Zu dem Rücktritt zweier Ansprechpersonen für Fälle sexuellen Missbrauchs oder körperlicher Gewalt an Minderjährigen und schutz- oder hilfebedürftigen Erwachsenen gibt das Bistum Augsburg folgende Stellungnahme ab:
Das Bistum Augsburg bedauert den Rücktritt von Frau Angelika Hauser und Herrn Rupert Membarth und dankt ihnen für die bisher geleistete, außerordentlich anspruchsvolle Arbeit. Leider hatten Frau Hauser und Herr Membarth diesen überraschenden Schritt dem Bistum im Vorfeld nicht angekündigt. Erst nach Eingang einer Presseanfrage hat das Bistum erstmals am späten Montagabend direkte Kenntnis erlangt. Insoweit bedauert das Bistum, dass keine vorherigen klärenden Gespräche geführt werden konnten. Solche Gespräche wären allerdings im Sinne aller Beteiligten und für die konstruktive Fortsetzung der Aufklärung und Aufarbeitung von sexuellem Missbrauch im Bistum wichtig und wünschenswert gewesen.
Denn die durch Frau Hauser und Herrn Membarth beklagten, neuen datenschutzrechtlichen Hürden betreffen nicht allein das Bistum Augsburg, sondern alle deutschen Bistümer. Die Kommission des Verbands der Diözesen Deutschlands (VDD) hat nach der zum 1. Januar 2022 in Kraft getretenen neuen Personalaktenordnung bereits die strikte Einhaltung der Vorschriften angemahnt, wonach seitdem kein Recht zur Akteneinsicht besteht. Stattdessen ist das Bistum grundsätzlich auf die Erteilung von Auskünften aus den Personalakten an die unabhängigen Ansprechpersonen im Rahmen deren Plausibilitätsprüfung beschränkt. Das Bistum Augsburg muss also seitdem streng zwischen Akteneinsicht und Aktenauskunft trennen. Ob und wie diese Trennung durch die anderen Bistümer praktiziert wird, entzieht sich unserer Kenntnis.
Dem Bistum Augsburg ist kein Fall bekannt, in welchem die Aktenauskunft versagt worden wäre.
Nach dem Gesetz über den kirchlichen Datenschutz (KDG) wären Frau Hauser und Herr Membarth auf die Einhaltung des Datengeheimnisses zu verpflichten und es wäre wegen gemeinsamer datenschutzrechtlicher Verantwortung auch eine schriftliche Vereinbarung über die Aufgabenverteilung abzuschließen gewesen. Hierzu hat das Bistum Augsburg Frau Hauser und Herrn Membarth mehrfach informiert und im Ergebnis leider vergebens Gesprächsangebote unterbreitet.

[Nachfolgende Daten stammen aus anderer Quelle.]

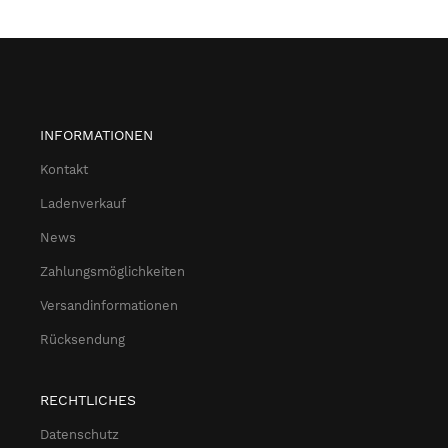
INFORMATIONEN
Kontakt
Ladenverkauf
News
Zahlungsmöglichkeiten
Versandinformationen
Rücksendung
RECHTLICHES
Datenschutz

Die Einhaltung der neuen datenschutzrechtlichen Vorgaben mag zwar unpopulär sein. In der Realität dient diese aber vor allem dem Interesse und dem Schutz der Opfer. Denn jede Abweichung von der gültigen Rechtslage könnte nicht nur rechtlich angefochten werden, sondern bis hin zu einem Beweisverwertungsverbot führen. Für das Bistum Augsburg gilt daher: Opferschutz vor Popularität.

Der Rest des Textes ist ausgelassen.